Cyrille Aimée est en tournée en France : au Rocher de Palmer (Cenon) le 6 avril et au New Morning (Paris) le 8 avril.

Ton prochain album, Let’s Get Lost, vient de paraître. Comment l’as-tu préparé ? Qu’est-ce que tu as voulu y faire passer ?

Il est différent de It’s A Good Day l’album précédent, qui est né en studio. J’avais une idée de projet de groupe de trois guitares complètement différentes mais Adrien (Moignard) habite à Paris, l’autre guitariste (Guilherme Monteiro) habite au Brésil. J’ai donc créé les arrangements en amont avec Michael Valeanu sans vraiment savoir ce que ça allait donner. J’ai rassemblé tout le monde en studio et c’est là que la musique a pris vie. En revanche, sur « It’s a Good Day », c’est le même groupe mais qui a tourné ensemble pendant deux ans non stop. Nous avons appris à nous connaître musicalement et personnellement ; on est devenus une famille. Les morceaux se sont créés sur la route : pendant les balances, pendant qu’on était dans un embouteillage dans la voiture, comme « There’s a Lull in my Life » que j’avais filmé et posté sur Youtube. Tout le monde a aimé donc on a mis le morceau sur l’album. En arrivant en studio, on a vraiment pu se concentrer sur l’ambiance et le message des morceaux parce qu’on n’avait pas à penser aux arrangements et à la façon de jouer. On était vraiment libres.

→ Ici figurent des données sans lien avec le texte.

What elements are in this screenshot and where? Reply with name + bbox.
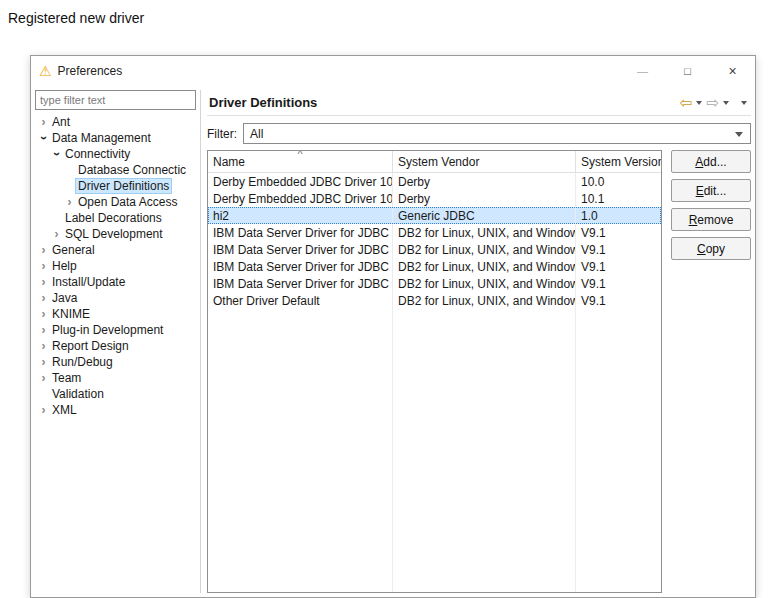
driver-cell: V9.1	[576, 241, 661, 258]
sidebar-item-general[interactable]: ›General	[35, 242, 196, 258]
page: Registered new driver ⚠ Preferences — □ …	[0, 0, 780, 598]
close-button[interactable]: ×	[710, 56, 755, 86]
driver-cell: DB2 for Linux, UNIX, and Windows	[393, 258, 576, 275]
filter-selected-value: All	[250, 127, 263, 141]
driver-cell: IBM Data Server Driver for JDBC an...	[208, 275, 393, 292]
chevron-collapsed-icon[interactable]: ›	[50, 228, 63, 240]
chevron-collapsed-icon[interactable]: ›	[37, 324, 50, 336]
sidebar-item-connectivity[interactable]: ›Connectivity	[35, 146, 196, 162]
add-button[interactable]: Add...	[671, 150, 751, 173]
filter-input[interactable]	[35, 90, 196, 110]
chevron-collapsed-icon[interactable]: ›	[37, 372, 50, 384]
driver-row-ibm-data-server-driver-for-jdbc-an[interactable]: IBM Data Server Driver for JDBC an...DB2…	[208, 224, 661, 241]
sidebar-item-knime[interactable]: ›KNIME	[35, 306, 196, 322]
chevron-collapsed-icon[interactable]: ›	[37, 260, 50, 272]
maximize-button[interactable]: □	[665, 56, 710, 86]
minimize-button[interactable]: —	[620, 56, 665, 86]
column-header-label: Name	[213, 155, 245, 169]
driver-cell: V9.1	[576, 258, 661, 275]
preferences-dialog: ⚠ Preferences — □ × ›Ant›Data Management…	[30, 55, 756, 598]
sidebar-item-label: Database Connectic	[76, 163, 188, 177]
drivers-table[interactable]: Name^System VendorSystem Version Derby E…	[207, 150, 662, 593]
column-header-label: System Version	[581, 155, 661, 169]
filter-label: Filter:	[207, 127, 237, 141]
chevron-collapsed-icon[interactable]: ›	[37, 244, 50, 256]
sidebar-item-install-update[interactable]: ›Install/Update	[35, 274, 196, 290]
driver-row-derby-embedded-jdbc-driver-10-1[interactable]: Derby Embedded JDBC Driver 10.1...Derby1…	[208, 190, 661, 207]
sidebar-item-plug-in-development[interactable]: ›Plug-in Development	[35, 322, 196, 338]
sidebar-item-label: Team	[50, 371, 83, 385]
forward-dropdown-icon[interactable]	[723, 101, 729, 105]
sidebar-item-ant[interactable]: ›Ant	[35, 114, 196, 130]
sidebar-item-run-debug[interactable]: ›Run/Debug	[35, 354, 196, 370]
sidebar-item-label: Report Design	[50, 339, 131, 353]
sidebar-item-help[interactable]: ›Help	[35, 258, 196, 274]
back-arrow-icon[interactable]: ⇦	[680, 95, 693, 110]
chevron-collapsed-icon[interactable]: ›	[37, 292, 50, 304]
history-navigation: ⇦ ⇨	[680, 95, 749, 110]
remove-button[interactable]: Remove	[671, 208, 751, 231]
chevron-collapsed-icon[interactable]: ›	[37, 340, 50, 352]
sidebar-item-label-decorations[interactable]: Label Decorations	[35, 210, 196, 226]
filter-combobox[interactable]: All	[243, 123, 751, 144]
sidebar-item-label: Connectivity	[63, 147, 132, 161]
sidebar-item-label: SQL Development	[63, 227, 165, 241]
chevron-collapsed-icon[interactable]: ›	[63, 196, 76, 208]
dialog-body: ›Ant›Data Management›ConnectivityDatabas…	[31, 86, 755, 597]
sidebar-item-driver-definitions[interactable]: Driver Definitions	[35, 178, 196, 194]
sidebar-item-java[interactable]: ›Java	[35, 290, 196, 306]
sidebar-item-label: Driver Definitions	[76, 179, 171, 193]
chevron-expanded-icon[interactable]: ›	[38, 132, 50, 145]
sidebar-item-label: General	[50, 243, 97, 257]
column-line	[393, 309, 576, 592]
sidebar-item-label: KNIME	[50, 307, 92, 321]
filter-row: Filter: All	[207, 123, 751, 144]
driver-row-ibm-data-server-driver-for-jdbc-an[interactable]: IBM Data Server Driver for JDBC an...DB2…	[208, 258, 661, 275]
title-bar[interactable]: ⚠ Preferences — □ ×	[31, 56, 755, 86]
sidebar-item-label: Install/Update	[50, 275, 127, 289]
edit-button[interactable]: Edit...	[671, 179, 751, 202]
sidebar-item-validation[interactable]: Validation	[35, 386, 196, 402]
chevron-collapsed-icon[interactable]: ›	[37, 276, 50, 288]
sidebar-item-open-data-access[interactable]: ›Open Data Access	[35, 194, 196, 210]
driver-row-ibm-data-server-driver-for-jdbc-an[interactable]: IBM Data Server Driver for JDBC an...DB2…	[208, 275, 661, 292]
sidebar-item-label: Plug-in Development	[50, 323, 165, 337]
driver-cell: DB2 for Linux, UNIX, and Windows	[393, 292, 576, 309]
sidebar-item-label: Run/Debug	[50, 355, 115, 369]
chevron-collapsed-icon[interactable]: ›	[37, 308, 50, 320]
sidebar-item-sql-development[interactable]: ›SQL Development	[35, 226, 196, 242]
sidebar-item-data-management[interactable]: ›Data Management	[35, 130, 196, 146]
sidebar-item-label: Ant	[50, 115, 72, 129]
sidebar-item-database-connectic[interactable]: Database Connectic	[35, 162, 196, 178]
table-area: Name^System VendorSystem Version Derby E…	[207, 150, 751, 593]
sidebar-item-report-design[interactable]: ›Report Design	[35, 338, 196, 354]
sidebar-item-label: Validation	[50, 387, 106, 401]
driver-cell: IBM Data Server Driver for JDBC an...	[208, 224, 393, 241]
driver-cell: 10.0	[576, 173, 661, 190]
forward-arrow-icon[interactable]: ⇨	[706, 95, 719, 110]
driver-cell: DB2 for Linux, UNIX, and Windows	[393, 224, 576, 241]
chevron-collapsed-icon[interactable]: ›	[37, 116, 50, 128]
driver-cell: Derby Embedded JDBC Driver 10.0...	[208, 173, 393, 190]
preferences-sidebar: ›Ant›Data Management›ConnectivityDatabas…	[35, 90, 201, 593]
back-dropdown-icon[interactable]	[696, 101, 702, 105]
chevron-expanded-icon[interactable]: ›	[51, 148, 63, 161]
table-empty-space	[208, 309, 661, 592]
copy-button[interactable]: Copy	[671, 237, 751, 260]
chevron-collapsed-icon[interactable]: ›	[37, 404, 50, 416]
column-header-system-version[interactable]: System Version	[576, 151, 661, 172]
sidebar-item-label: XML	[50, 403, 79, 417]
column-header-system-vendor[interactable]: System Vendor	[393, 151, 576, 172]
driver-row-other-driver-default[interactable]: Other Driver DefaultDB2 for Linux, UNIX,…	[208, 292, 661, 309]
sidebar-item-xml[interactable]: ›XML	[35, 402, 196, 418]
sidebar-item-team[interactable]: ›Team	[35, 370, 196, 386]
chevron-collapsed-icon[interactable]: ›	[37, 356, 50, 368]
view-menu-icon[interactable]	[741, 101, 747, 105]
sidebar-item-label: Label Decorations	[63, 211, 164, 225]
driver-row-ibm-data-server-driver-for-jdbc-an[interactable]: IBM Data Server Driver for JDBC an...DB2…	[208, 241, 661, 258]
page-header: Driver Definitions ⇦ ⇨	[207, 90, 751, 116]
driver-cell: DB2 for Linux, UNIX, and Windows	[393, 275, 576, 292]
driver-row-hi2[interactable]: hi2Generic JDBC1.0	[208, 207, 661, 224]
column-header-name[interactable]: Name^	[208, 151, 393, 172]
driver-row-derby-embedded-jdbc-driver-10-0[interactable]: Derby Embedded JDBC Driver 10.0...Derby1…	[208, 173, 661, 190]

Ce côté spontané semble te plaire davantage par rapport à ton album précédent qui était peut-être plus réfléchi ?

Celui-là aussi était réfléchi. La musique est réfléchie. La musique des deux albums contient beaucoup de guitares et si on se dit « On va jouer ce morceau et on verra. », il y a trop de cordes, les guitares vont se marcher sur les pieds. Il faut donc définir dans chaque chanson quel rôle a chaque guitare et une fois que cet aspect est travaillé, qu’on a le squelette de la chanson, on peut faire ce qu’on veut. Avec « It’s a Good Day », le groupe est venu en studio et on a joué les arrangements tels qu’ils étaient prévus par Michael et moi. Mais il y avait des trucs qui ne marchaient pas, qu’on n’avait jamais essayés. Donc on a dû changer et faire des essais. C’était un travail pendant en studio avec un groupe de musiciens qui ne se connaissaient pas entre eux. Tandis que là, pour « Let’s Get lost », ce sont vraiment des musiciens qui se connaissent beaucoup. Et jouant, on a pu vraiment y mettre plus de soi, de tout le monde puisque tout le monde a bien influencé la musique. Pour moi, c’est un peu un album plus mature. « It’s a good day », c’est un peu le soleil, c’est un peu plus brut alors que « Let’s Get lost », c’est un peu plus la lune, un peu plus introspectif.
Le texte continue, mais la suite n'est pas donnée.